人事
ハラスメント対策問題集
Q.
業務上の指導がパワハラに当たらないために必要な条件として、最も適切なものはどれか。
ポイント
指導とパワハラを分ける境界は、「業務上の必要性」と「手段・程度の相当性」にあります。個室で行ったか、書面に残したかといった形式によって決まるものではありません。目的が正当でも、やり方が行き過ぎればパワハラに傾く――この“中身で見る”という発想を核心として押さえておきましょう。
ワンポイントアドバイス
部下や後輩を注意する前に、「この指摘は本当に業務上必要か」「言い方や場所、回数は相当な範囲か」を、一呼吸おいて確認する習慣をつけましょう。感情が高ぶったまま口を開くと、必要な指摘でもやり方が行き過ぎがちです。伝える前に頭の中で要点を一度整理してから話し始めると、相当な範囲にとどめやすくなり、指導が相手にも届きやすくなります。
解説詳細
正解はCです。適正な指導とは、「業務上の必要性があること」と「その手段や程度が相当な範囲にとどまっていること」を満たすものです。
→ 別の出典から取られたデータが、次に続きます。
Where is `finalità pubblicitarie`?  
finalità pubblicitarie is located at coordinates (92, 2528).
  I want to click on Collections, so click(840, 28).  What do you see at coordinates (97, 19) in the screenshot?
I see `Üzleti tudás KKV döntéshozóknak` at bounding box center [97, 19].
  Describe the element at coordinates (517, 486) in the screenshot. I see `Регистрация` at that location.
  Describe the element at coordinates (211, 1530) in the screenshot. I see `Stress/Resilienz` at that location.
つまり、目的が正当であることと、やり方が行き過ぎていないこと、この2つがそろっているかどうかが判断のポイントになります。Aの「個室に限定する」、Bの「同意書を取る」、Dの「毎回録音して文書で渡す」は、いずれも適正な指導の必須条件ではありません。むしろ、こうした形式を整えたとしても、手段や程度が相当な範囲を超えてしまえばパワハラになりえます。形式ではなく中身で判断する、という点を理解しておきましょう。